My mother taught in a Friends School for many years. During her teaching career she has taught all ages from Pre-K to adults. She now teaches kindergarten at a project-based learning charter school. At the start of every year we always seem to have the same conversation. She is nervous about the new year. How will it go? What will be dynamics of the class? What type of personalities might there be? And as the first weeks start and she learns about the strengths and weakness of each child before her, she always tells me the same thing. “I must find something that I love in each of them.” In my current teaching of college students, I have taken the same rule to heart. Sometimes it takes time and work to recognize and open yourself up to loving all of these people you find before you. But teaching, she tells me, is about relationship building – relationships between peers and relationships between teacher and student. And this is how children, who become adults, learn about relationships – they learn from the ones they love, and hopefully they love us.

For our next few postings, I have excerpts from an old tract. And the beginning seems useful to consider in this early part of the year. If you’re like me, you’ll want to read it over and over to pull out all the words of wisdom (and question if all the content is still timely). Enjoy!

An Address To Those Who Have The Care of Children (Part 1)
Published Tract Association of Friends of Philadelphia, 1832 (but cannot be quite sure that it is not 1882).

Those who teach others, must first learn to subdue their own passions. –Education is the correcting of fallen nature; and he who hath not, by God’s grace, subdued his own is not yet fit to correct others.

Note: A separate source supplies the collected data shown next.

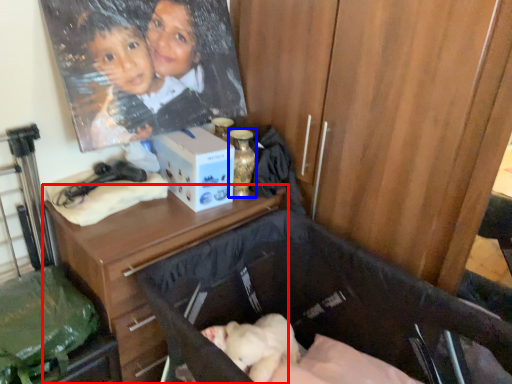 Question: Which of the following is the farthest to the observer, desk (highlighted by a red box) or bottle (highlighted by a blue box)?

Choices:
 (A) desk
 (B) bottle

Answer: (B) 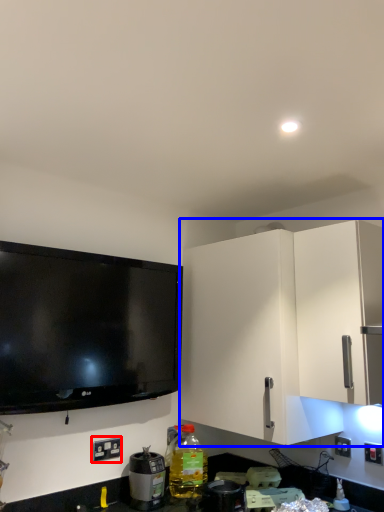 Question: Which object appears closest to the camera in this image, electric outlet (highlighted by a red box) or cabinetry (highlighted by a blue box)?

Choices:
 (A) electric outlet
 (B) cabinetry

Answer: (B) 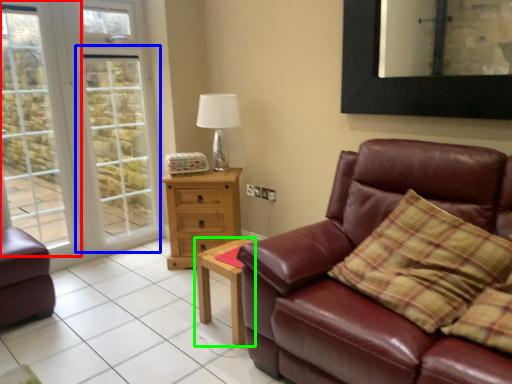 Question: Which object is the closest to the window (highlighted by a red box)? Choose among these: screen door (highlighted by a blue box) or table (highlighted by a green box).

Choices:
 (A) screen door
 (B) table

Answer: (A) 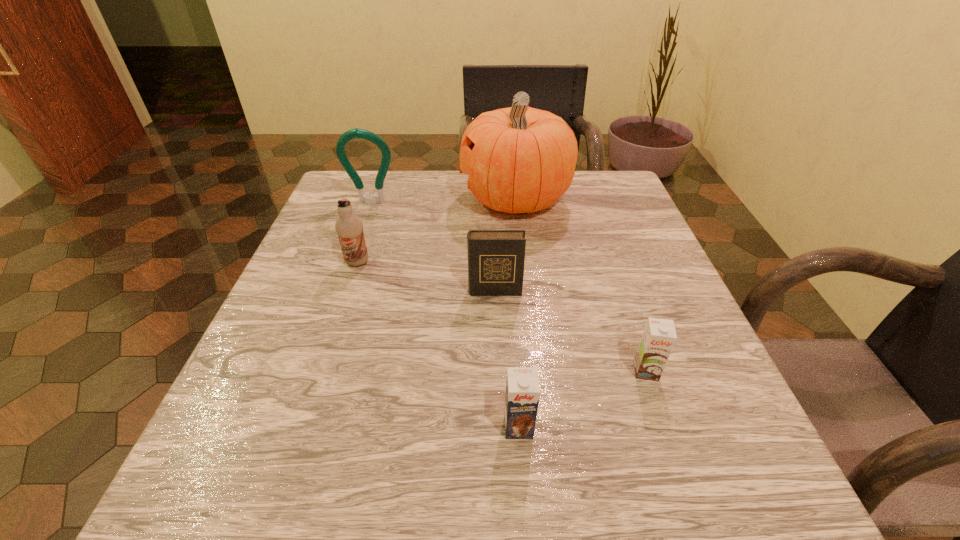 In order to click on object that can be found as the fourth closest to the nearest object in this screenshot , I will do `click(519, 159)`.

The principal part of education is, to insinuate into tender minds the love of God and virtue; and as we learn best from those we love most, the first step to be taken in education is, to make ourselves loved. Let all instruction then be given cheerfully, kindly, tenderly, mildly, lest by our defects we prejudice those we should instruct against what we teach them; show children in a lively and good-humoured manner that you advise them for their own sakes, and not to satisfy you humour, which never will mend theirs; that you correct them with regret, and encourage them with pleasure. Do not suppose that they are always inattentive through design; some have slow parts, and all are giddy. Children are all clear-sighted enough to discern whether you or they are in fault; would you mend theirs, you must be patient: and perhaps discernment and tenderness are as much wanted in teachers, as docility and attention in scholars. All things are easy to those who know them; nothing so to those who do not. We were once scholars, and perhaps as dull and perverse as those we teach; but suppose you should suddenly gain your point by severity, and lose their hearts; in that case is not everything lost? Will they not, like bent bows, return with greater violence to their former inclinations, when the restraint of a few months or years is over? But when the head is convinced and the heart gained, the work is done forever.